[Transcribed page contents]

###

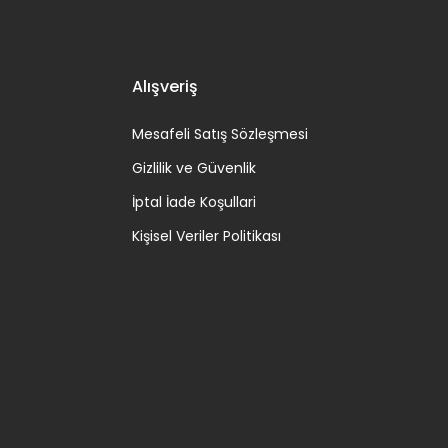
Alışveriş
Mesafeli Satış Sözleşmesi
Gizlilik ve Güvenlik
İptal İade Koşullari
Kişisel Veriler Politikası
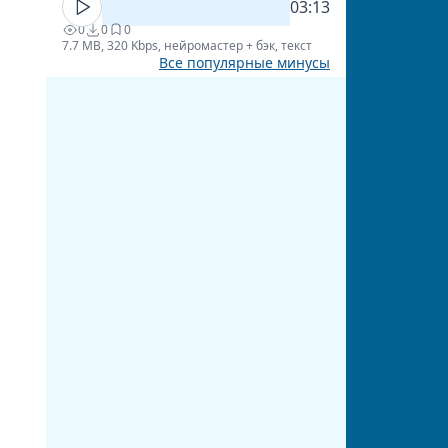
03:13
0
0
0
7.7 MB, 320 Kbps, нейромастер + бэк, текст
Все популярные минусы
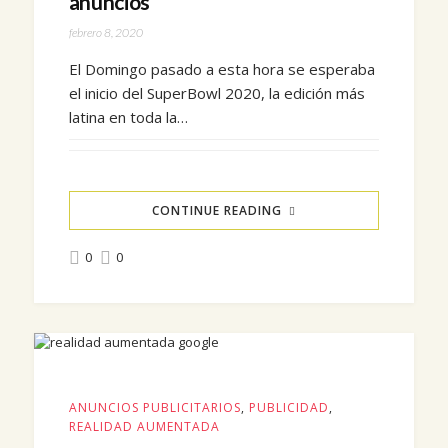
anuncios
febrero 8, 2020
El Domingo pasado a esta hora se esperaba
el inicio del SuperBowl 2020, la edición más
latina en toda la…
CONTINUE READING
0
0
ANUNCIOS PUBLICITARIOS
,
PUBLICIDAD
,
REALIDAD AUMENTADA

###

All lines from the one with "CONTINUE READING" to the end of the records must be set down exactly. Skip every line before it.

▸ **Task result**
CONTINUE READING
0
0
ANUNCIOS PUBLICITARIOS
,
PUBLICIDAD
,
REALIDAD AUMENTADA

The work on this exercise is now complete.